Я лежу на своей огромной кровати, подложив под спину подушки, слушая тихие ночные звуки и ожидая.
Вероятно, Хансен в своих собственных покоях на другом конце главной башни замка сейчас развлекается как обычно напивается, играет в азартные игры или блудит. С кем он проводит время со своими фаворитками или собаками, я, по правде говоря, не знаю. Конечно, нельзя исключать, что он выслушивает в эту минуту доклады о поисках Свитков Деи и пьет чай, но я в этом сомневаюсь.
После нашей свадьбы он держится на расстоянии, и это для меня громадное облегчение.
Он не настаивает на моем присутствии на своих вечерних увеселениях и ни разу не пытался разделить со мной мою постель или пригласить меня в свою. Ведь для нас обоих этот брак всего лишь политический союз. Но сейчас это политическая катастрофа, поскольку люди подозревают меня в тех чудовищных делах, которые творятся в последнее время.

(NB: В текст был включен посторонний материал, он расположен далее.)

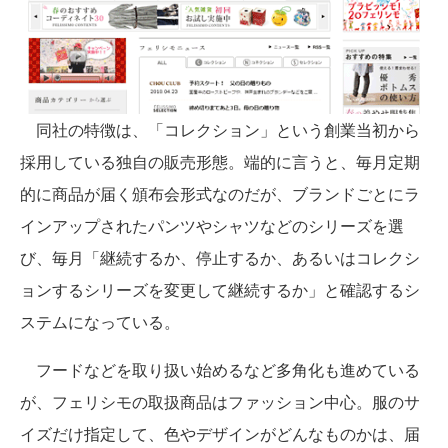
同社の特徴は、「コレクション」という創業当初から
採用している独自の販売形態。端的に言うと、毎月定期
的に商品が届く頒布会形式なのだが、ブランドごとにラ
インアップされたパンツやシャツなどのシリーズを選
び、毎月「継続するか、停止するか、あるいはコレクシ
ョンするシリーズを変更して継続するか」と確認するシ
ステムになっている。
フードなどを取り扱い始めるなど多角化も進めている
が、フェリシモの取扱商品はファッション中心。服のサ
イズだけ指定して、色やデザインがどんなものかは、届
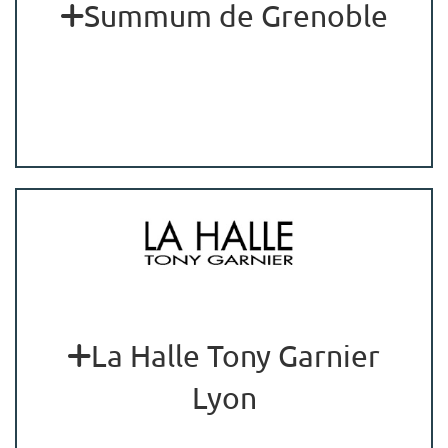
Summum de Grenoble
La Halle Tony Garnier
Lyon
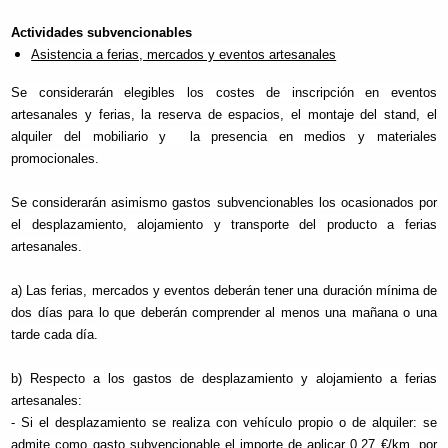
Actividades subvencionables
Asistencia a ferias, mercados y eventos artesanales
Se considerarán elegibles los costes de inscripción en eventos
artesanales y ferias, la reserva de espacios, el montaje del stand, el
alquiler del mobiliario y la presencia en medios y materiales
promocionales.
Se considerarán asimismo gastos subvencionables los ocasionados por
el desplazamiento, alojamiento y transporte del producto a ferias
artesanales.
a) Las ferias, mercados y eventos deberán tener una duración mínima de
dos días para lo que deberán comprender al menos una mañana o una
tarde cada día.
b) Respecto a los gastos de desplazamiento y alojamiento a ferias
artesanales:
- Si el desplazamiento se realiza con vehículo propio o de alquiler: se
admite como gasto subvencionable el importe de aplicar 0,27 €/km. por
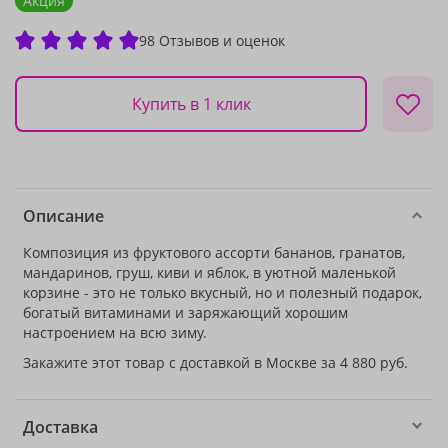
Акция
98 Отзывов и оценок
Купить в 1 клик
Описание
Композиция из фруктового ассорти бананов, гранатов,
мандаринов, груш, киви и яблок, в уютной маленькой
корзине - это не только вкусный, но и полезный подарок,
богатый витаминами и заряжающий хорошим
настроением на всю зиму.
Закажите этот товар с доставкой в Москве за 4 880 руб.
Доставка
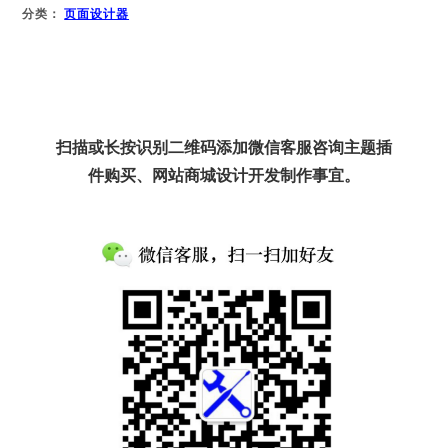
分类：
页面设计器
扫描或长按识别二维码添加微信客服咨询主题插
件购买、网站商城设计开发制作事宜。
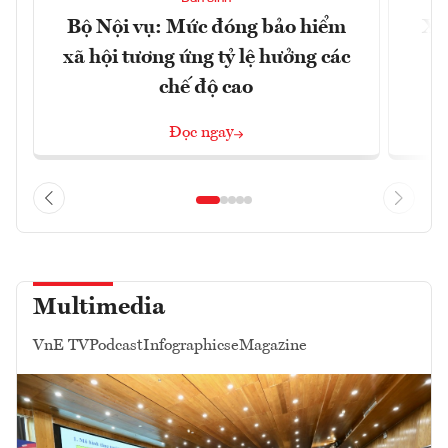
Bộ Nội vụ: Mức đóng bảo hiểm
Xâ
xã hội tương ứng tỷ lệ hưởng các
p
chế độ cao
Đọc ngay
Multimedia
VnE TV
Podcast
Infographics
eMagazine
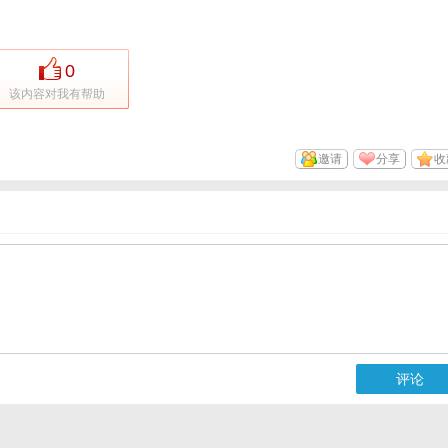
0
该内容对我有帮助
邀请
分享
收
评论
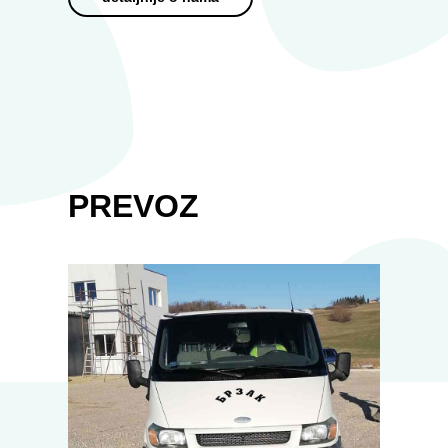
PREVOZ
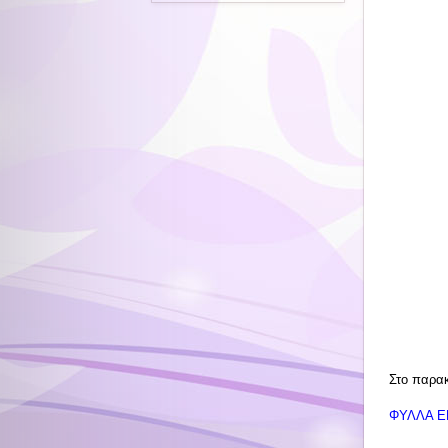
Στο παρακ
ΦΥΛΛΑ Ε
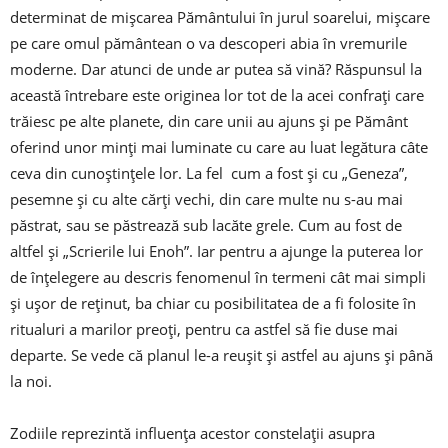
determinat de mișcarea Pământului în jurul soarelui, mișcare
pe care omul pământean o va descoperi abia în vremurile
moderne. Dar atunci de unde ar putea să vină? Răspunsul la
această întrebare este originea lor tot de la acei confrați care
trăiesc pe alte planete, din care unii au ajuns și pe Pământ
oferind unor minți mai luminate cu care au luat legătura câte
ceva din cunoștințele lor. La fel cum a fost și cu „Geneza”,
pesemne și cu alte cărți vechi, din care multe nu s-au mai
păstrat, sau se păstrează sub lacăte grele. Cum au fost de
altfel și „Scrierile lui Enoh”. Iar pentru a ajunge la puterea lor
de înțelegere au descris fenomenul în termeni cât mai simpli
și ușor de reținut, ba chiar cu posibilitatea de a fi folosite în
ritualuri a marilor preoți, pentru ca astfel să fie duse mai
departe. Se vede că planul le-a reușit și astfel au ajuns și până
la noi.
Zodiile reprezintă influența acestor constelații asupra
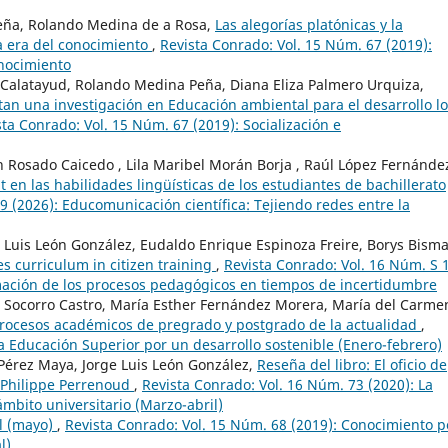
eña, Rolando Medina de a Rosa,
Las alegorías platónicas y la
 era del conocimiento
,
Revista Conrado: Vol. 15 Núm. 67 (2019):
onocimiento
Calatayud, Rolando Medina Peña, Diana Eliza Palmero Urquiza,
n una investigación en Educación ambiental para el desarrollo lo
sta Conrado: Vol. 15 Núm. 67 (2019): Socialización e
h Rosado Caicedo , Lila Maribel Morán Borja , Raúl López Fernández
pt en las habilidades lingüísticas de los estudiantes de bachillerato
9 (2026): Educomunicación científica: Tejiendo redes entre la
Luis León González, Eudaldo Enrique Espinoza Freire, Borys Bisma
es curriculum in citizen training
,
Revista Conrado: Vol. 16 Núm. S 
rmación de los procesos pedagógicos en tiempos de incertidumbre
l Socorro Castro, María Esther Fernández Morera, María del Carme
s procesos académicos de pregrado y postgrado de la actualidad
,
a Educación Superior por un desarrollo sostenible (Enero-febrero)
Pérez Maya, Jorge Luis León González,
Reseña del libro: El oficio de
e Philippe Perrenoud
,
Revista Conrado: Vol. 16 Núm. 73 (2020): La
ámbito universitario (Marzo-abril)
l (mayo)
,
Revista Conrado: Vol. 15 Núm. 68 (2019): Conocimiento p
l)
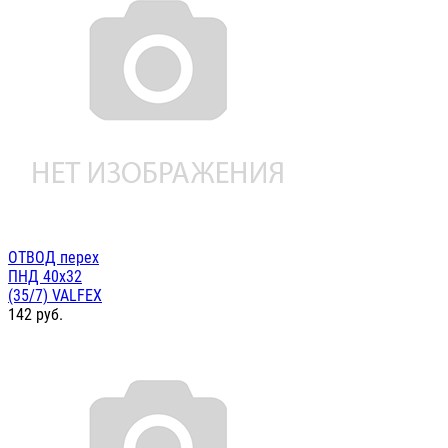
ОТВОД перех
ПНД 40х32
(35/7) VALFEX
142
руб.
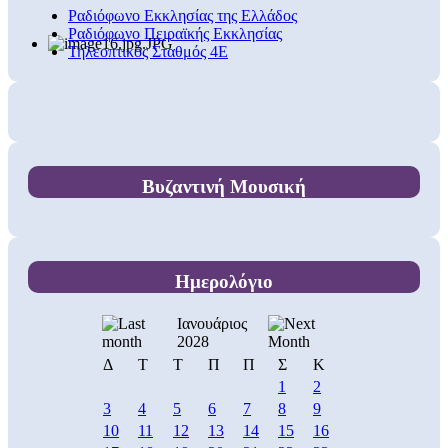
Ραδιόφωνο Εκκλησίας της Ελλάδος
Ραδιόφωνο Πειραϊκής Εκκλησίας
Τηλεοπτικός Σταθμός 4Ε
Βυζαντινή Μουσική
Ημερολόγιο
Ιανουάριος
2028
Δ
Τ
Τ
Π
Π
Σ
Κ
1
2
3
4
5
6
7
8
9
10
11
12
13
14
15
16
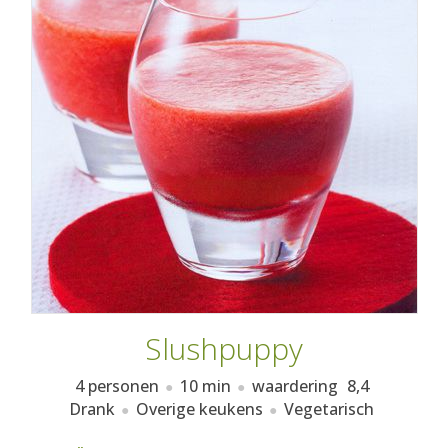
AANMELDEN
RECEPTEN
WEEKMENU'S
KOOKBOEKEN
Slushpuppy
4 personen
10 min
waardering
8,4
Drank
Overige keukens
Vegetarisch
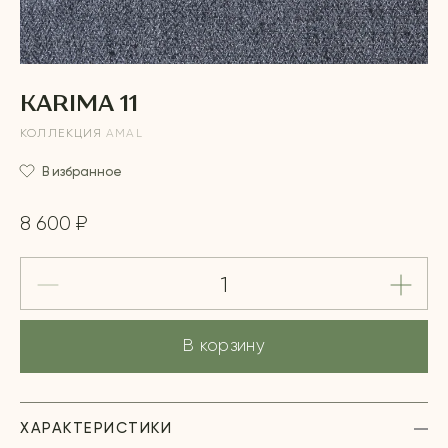
KARIMA 11
КОЛЛЕКЦИЯ
AMAL
В избранное
8 600 ₽
В корзину
ХАРАКТЕРИСТИКИ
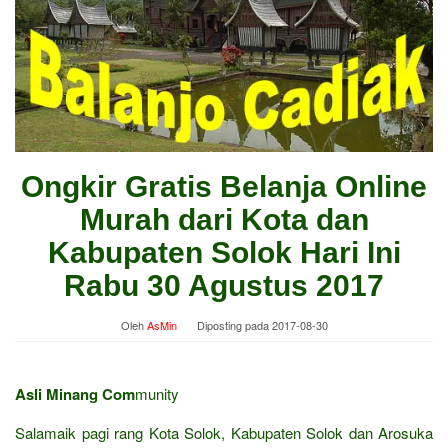
Ongkir Gratis Belanja Online
Murah dari Kota dan
Kabupaten Solok Hari Ini
Rabu 30 Agustus 2017
Oleh
AsMin
Diposting pada
2017-08-30
Asli Minang Com
munity
Salamaik pagi rang Kota Solok, Kabupaten Solok dan Arosuka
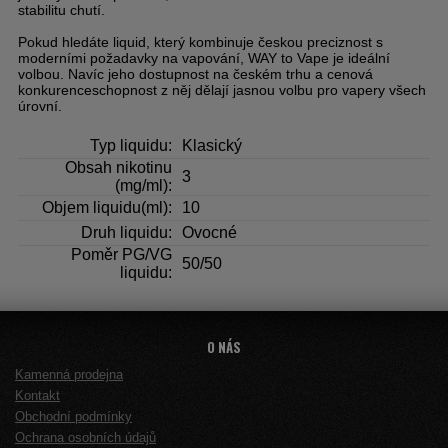
stabilitu chutí.
Pokud hledáte liquid, který kombinuje českou preciznost s
moderními požadavky na vapování, WAY to Vape je ideální
volbou. Navíc jeho dostupnost na českém trhu a cenová
konkurenceschopnost z něj dělají jasnou volbu pro vapery všech
úrovní.
Typ liquidu:
Klasický
Obsah nikotinu
3
(mg/ml):
Objem liquidu(ml):
10
Druh liquidu:
Ovocné
Poměr PG/VG
50/50
liquidu:
O NÁS
Kamenná prodejna
Kontakt
Obchodní podmínky
Ochrana osobních údajů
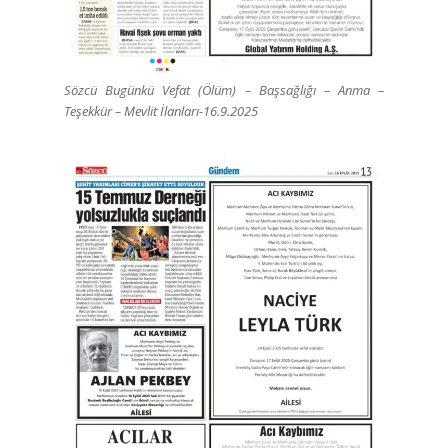
Sözcü Bugünkü Vefat (Ölüm) – Başsağlığı – Anma –
Teşekkür – Mevlit İlanları-16.9.2025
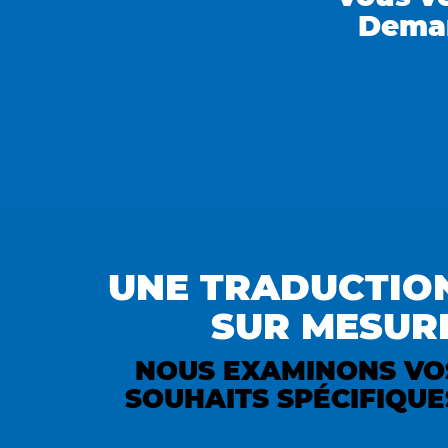
Deman
UNE TRADUCTIO
SUR MESUR
NOUS EXAMINONS VO
SOUHAITS SPÉCIFIQUE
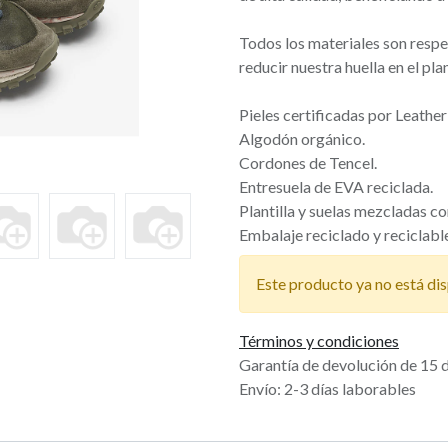
Todos los materiales son respe
reducir nuestra huella en el pla
Pieles certificadas por Leathe
Algodón orgánico.
Cordones de Tencel.
Entresuela de EVA reciclada.
Plantilla y suelas mezcladas c
Embalaje reciclado y reciclabl
Este producto ya no está dis
Términos y condiciones
Garantía de devolución de 15 
Envío: 2-3 días laborables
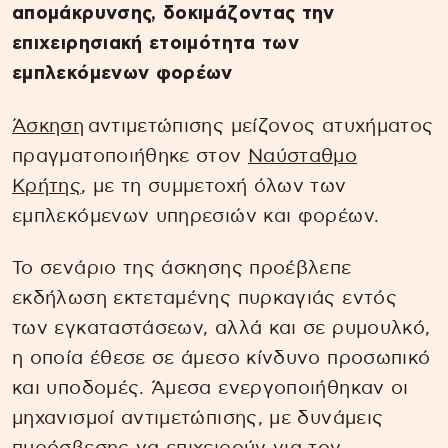
απομάκρυνσης, δοκιμάζοντας την
επιχειρησιακή ετοιμότητα των
εμπλεκόμενων φορέων
Άσκηση
αντιμετώπισης μείζονος ατυχήματος
πραγματοποιήθηκε στον
Ναύσταθμο
Κρήτης
, με τη συμμετοχή όλων των
εμπλεκόμενων υπηρεσιών και φορέων.
Το σενάριο της άσκησης προέβλεπε
εκδήλωση εκτεταμένης πυρκαγιάς εντός
των εγκαταστάσεων, αλλά και σε ρυμουλκό,
η οποία έθεσε σε άμεσο κίνδυνο προσωπικό
και υποδομές. Άμεσα ενεργοποιήθηκαν οι
μηχανισμοί αντιμετώπισης, με δυνάμεις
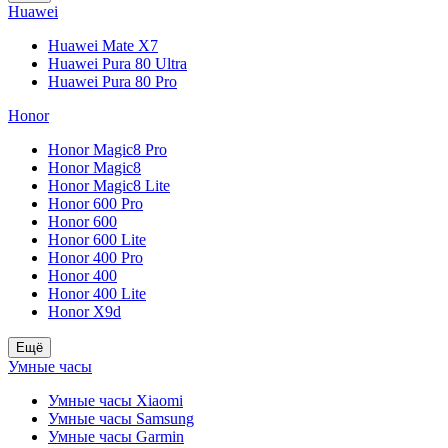
Huawei
Huawei Mate X7
Huawei Pura 80 Ultra
Huawei Pura 80 Pro
Honor
Honor Magic8 Pro
Honor Magic8
Honor Magic8 Lite
Honor 600 Pro
Honor 600
Honor 600 Lite
Honor 400 Pro
Honor 400
Honor 400 Lite
Honor X9d
Ещё
Умные часы
Умные часы Xiaomi
Умные часы Samsung
Умные часы Garmin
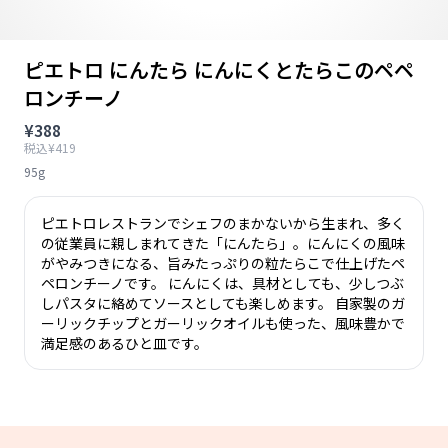
ピエトロ にんたら にんにくとたらこのペペ
ロンチーノ
¥388
税込¥419
95g
ピエトロレストランでシェフのまかないから生まれ、多く
の従業員に親しまれてきた「にんたら」。にんにくの風味
がやみつきになる、旨みたっぷりの粒たらこで仕上げたペ
ペロンチーノです。 にんにくは、具材としても、少しつぶ
しパスタに絡めてソースとしても楽しめます。 自家製のガ
ーリックチップとガーリックオイルも使った、風味豊かで
満足感のあるひと皿です。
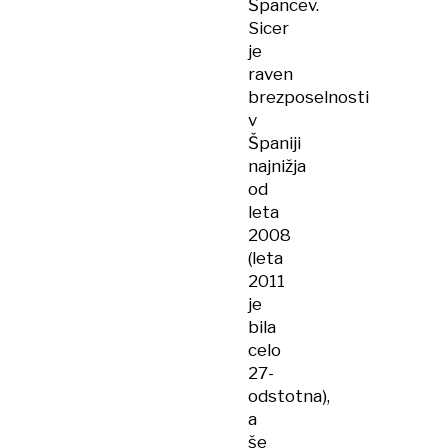
Špancev.
Sicer
je
raven
brezposelnosti
v
Španiji
najnižja
od
leta
2008
(leta
2011
je
bila
celo
27-
odstotna),
a
še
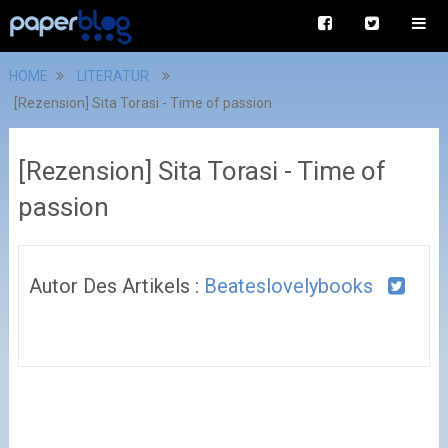
HOME
LITERATUR
[Rezension] Sita Torasi - Time of passion
[Rezension] Sita Torasi - Time of
passion
Autor Des Artikels :
Beateslovelybooks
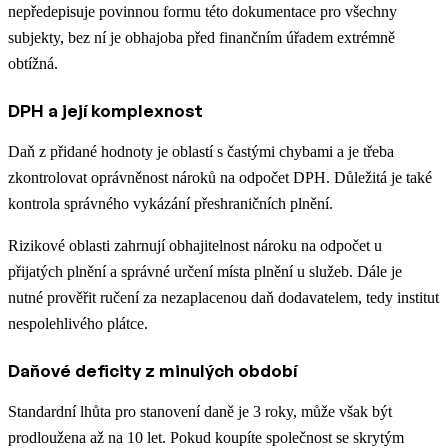
nepředepisuje povinnou formu této dokumentace pro všechny
subjekty, bez ní je obhajoba před finančním úřadem extrémně
obtížná.
DPH a její komplexnost
Daň z přidané hodnoty je oblastí s častými chybami a je třeba
zkontrolovat oprávněnost nároků na odpočet DPH. Důležitá je také
kontrola správného vykázání přeshraničních plnění.
Rizikové oblasti zahrnují obhajitelnost nároku na odpočet u
přijatých plnění a správné určení místa plnění u služeb. Dále je
nutné prověřit ručení za nezaplacenou daň dodavatelem, tedy institut
nespolehlivého plátce.
Daňové deficity z minulých období
Standardní lhůta pro stanovení daně je 3 roky, může však být
prodloužena až na 10 let. Pokud koupíte společnost se skrytým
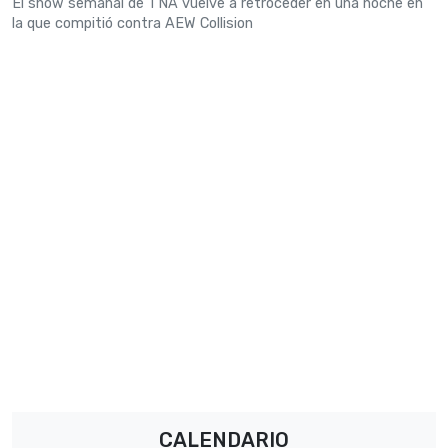
El show semanal de TNA vuelve a retroceder en una noche en
la que compitió contra AEW Collision
CALENDARIO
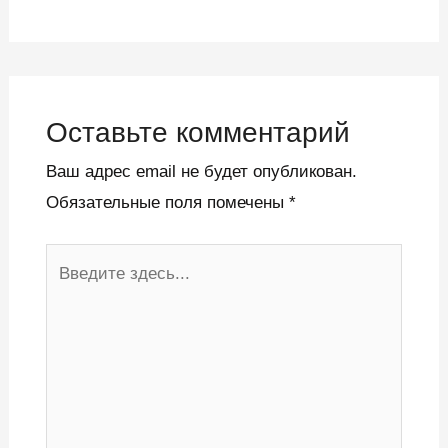
Оставьте комментарий
Ваш адрес email не будет опубликован.
Обязательные поля помечены
*
Введите
здесь...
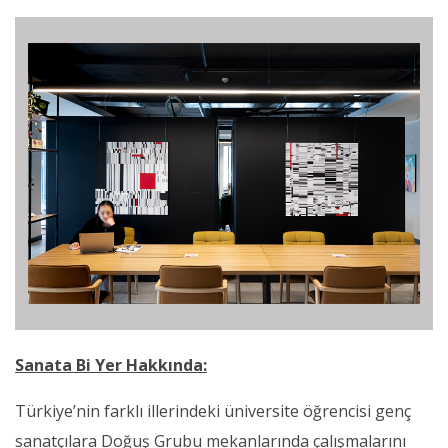
Sanata Bi Yer Hakkında:
Türkiye’nin farklı illerindeki üniversite öğrencisi genç
sanatçılara Doğuş Grubu mekanlarında çalışmalarını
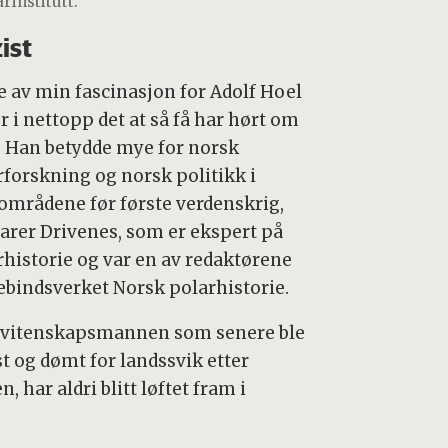
rinstitutt."
ist
e av min fascinasjon for Adolf Hoel
r i nettopp det at så få har hørt om
 Han betydde mye for norsk
rforskning og norsk politikk i
områdene før første verdenskrig,
larer Drivenes, som er ekspert på
rhistorie og var en av redaktørene
rebindsverket Norsk polarhistorie.
vitenskapsmannen som senere ble
st og dømt for landssvik etter
n, har aldri blitt løftet fram i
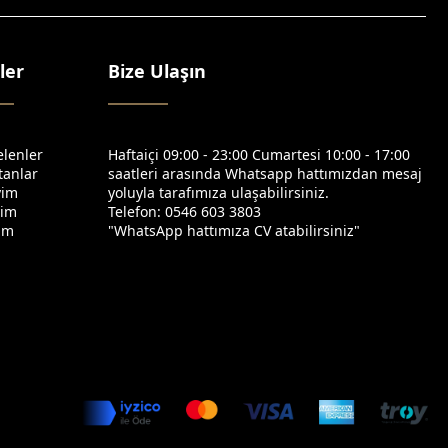
ler
Bize Ulaşın
elenler
Haftaiçi 09:00 - 23:00 Cumartesi 10:00 - 17:00
tanlar
saatleri arasında Whatsapp hattımızdan mesaj
yim
yoluyla tarafımıza ulaşabilirsiniz.
yim
Telefon: 0546 603 3803
yim
"WhatsApp hattımıza CV atabilirsiniz"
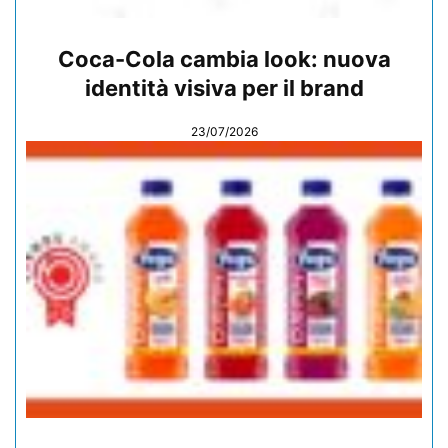
Coca-Cola cambia look: nuova
identità visiva per il brand
23/07/2026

Часовые на стенах перекрикиваются, где-то вдалеке кричит сова. Когда ночью нет ветра, мне кажется, я слышу ржание лошадей в конюшне, хотя, возможно, это только плод моего воображения. Поскорее бы замок затих и дневные дела подошли к концу.
Потому что тогда ко мне придет Кэл проскользнет через потайную дверь в замковых подвалах и поднимется по узкой каменной лестнице в маленькую комнатку, которую мы с ним называем Секретом Королевы. Я жду, когда он постучит в ее дверь. Жду, жду, жду.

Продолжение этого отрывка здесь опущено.